Maguire, Conor Alexander (1889–1971), lawyer, revolutionary, and politician, was born 16 December 1889 in Claremorris, Co. Mayo, twin son among four sons of Conor Joseph O'Loughlin Maguire (qv), medical doctor, and Florence Maguire (née O'Neill), writer of prayer books and other religious books for the Catholic Truth Society. His father, a leading figure in the Gaelic League in Connacht and a close associate of Patrick Pearse (qv) and Douglas Hyde (qv), translated English literature and poetry into Irish. Educated at Clongowes Wood College (1902–7), and UCD (MA, LLB), Conor was very active in student life as a member of the Literary and Historical Society and a contributor to the student journal National Student. Qualifying as a solicitor in 1914, he began practising in Claremorris and Ballinrobe, Co. Mayo.
A republican, he was imprisoned in Sligo for six months in 1919 for publicising the dáil loan. Involved in drafting the rules for the dáil courts in 1920, he was appointed a land settlement commissioner, having turned down a post as a circuit court judge. He occasionally sat on appeals from civil courts and on the supreme court, and played an important role, along with Cahir Davitt (qv), Diarmuid Crowley (qv), and Kevin O'Shiel (qv), in the courts' success in dealing with land disputes, usurping the functions of crown courts, and establishing the authority of Dáil Éireann. The land courts, to which he had asked to be assigned, later became the Land Settlement Commission under the direction of the Department of Agriculture. Elected chairman of Mayo county council in June 1920, and nominated as Sinn Féin candidate in Mayo South–Roscommon South for the June 1921 elections to the parliament of Southern Ireland/second dáil, he withdrew in favour of the Mayo IRA leader, Tom Maguire (qv) (no relation). His overt anti-treaty sympathies led to his dismissal from the land courts in July 1922.
Called to the bar in 1922 and taking silk in 1932, he worked the western circuit, serving as an arbitrator dealing with staff compensation under the railway acts (1923–32) and acting as counsel on a range of land disputes. Defeated as Fianna Fáil candidate for the NUI constituency in the September 1927 general election and for Dublin county in the December 1930 by-election, he was elected to Dáil Éireann as TD for the NUI in the 1932 and 1933 general elections. His republican sympathies worked to his advantage after the election of a Fianna Fáil government in 1932, and he was appointed to the state's most important legal and judicial posts: attorney general (1932–6), high court judge (November 1936–April 1946), high court president (December 1936–April 1946), and supreme court president/chief justice (April 1946–1961), after which he served on the European Commission of Human Rights (1962–5) and the European Court of Human Rights (1965–71).

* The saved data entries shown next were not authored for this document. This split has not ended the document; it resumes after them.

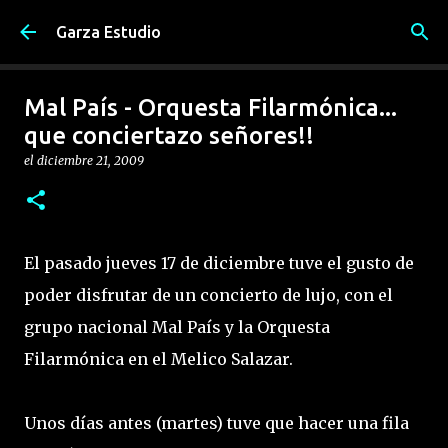
Ir al contenido principal
Garza Estudio
Mal País - Orquesta Filarmónica...
que conciertazo señores!!
el
diciembre 21, 2009
El pasado jueves 17 de diciembre tuve el gusto de
poder disfrutar de un concierto de lujo, con el
grupo nacional Mal País y la Orquesta
Filarmónica en el Melico Salazar.
Unos días antes (martes) tuve que hacer una fila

Chairman of the Irish Red Cross 1939–46, he was involved in the establishment of the Red Cross hospital at Saint-Lô and the settlement of German children in Ireland after the second world war; he was given the French award of commander of the Légion d'honneur and the Spanish Grand Cross of San Raimundo de Pontefract, and was honoured by Germany for services to the Red Cross. Inheriting an interest in the Irish language from his father, he supported efforts to revive the language and was president of the International Celtic Congress (1957–61) and of the Conradh na Gaeilge Oireachtas (1962). Also an art enthusiast, he was a governor and guardian of the NGI and vice-president of the Friends of the National Collections. He was also a member of the tenth censorship of publications board (2 April 1962–16 December 1963) and of the Arts Council of Ireland (1961–71). His other interests included reading, sport (especially cricket, rugby, and billiards), fishing, and shooting. Conor Maguire died 26 September 1971 in Dublin, leaving an estate valued at £9,560.

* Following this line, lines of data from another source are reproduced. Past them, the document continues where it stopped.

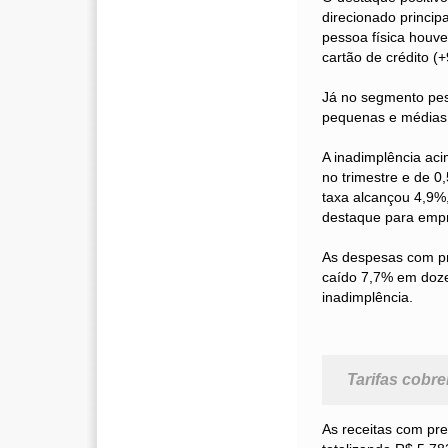
direcionado princi
pessoa física houve
cartão de crédito (
Já no segmento pes
pequenas e médias
A inadimplência aci
no trimestre e de 0
taxa alcançou 4,9%
destaque para empr
As despesas com p
caído 7,7% em doz
inadimplência.
Tarifas cobr
As receitas com pre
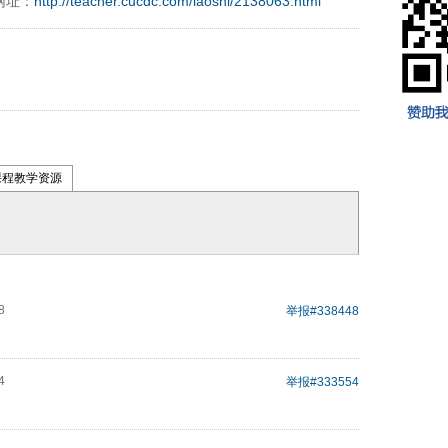
网址：
http://teacher.cucdc.com/laoshi/2138063.html
课程教学资源
8
举报
#338448
4
举报
#333554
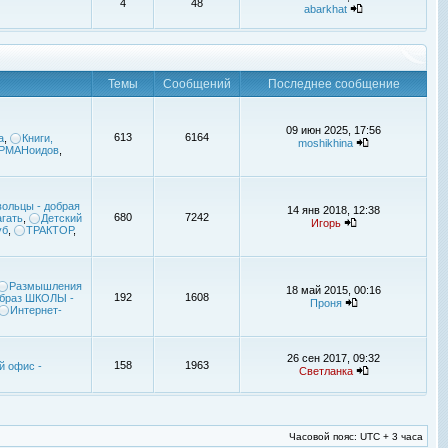
4
48
abarkhat
Темы
Сообщений
Последнее сообщение
09 июн 2025, 17:56
613
6164
а
,
Книги,
moshikhina
УРМАНоидов
,
ольцы - добрая
14 янв 2018, 12:38
680
7242
гать
,
Детский
Игорь
уб
,
ТРАКТОР
,
Размышления
18 май 2015, 00:16
192
1608
браз ШКОЛЫ -
Проня
Интернет-
26 сен 2017, 09:32
158
1963
й офис -
Светланка
Часовой пояс: UTC + 3 часа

He married (2 February 1921) Nora, daughter of Michael Whelan, farmer and landowner from Drimagh, Co. Wexford. They had three sons and lived in Dublin at St Alban's, Albany Avenue, Monkstown. His twin brother, George Maguire, medical doctor, was also involved in revolutionary politics and later served as president of the Irish Medical Organisation. A portrait of Conor Maguire by Eleanor Harbison is in the Four Courts, Dublin, and another by David Hone is in the King's Inns.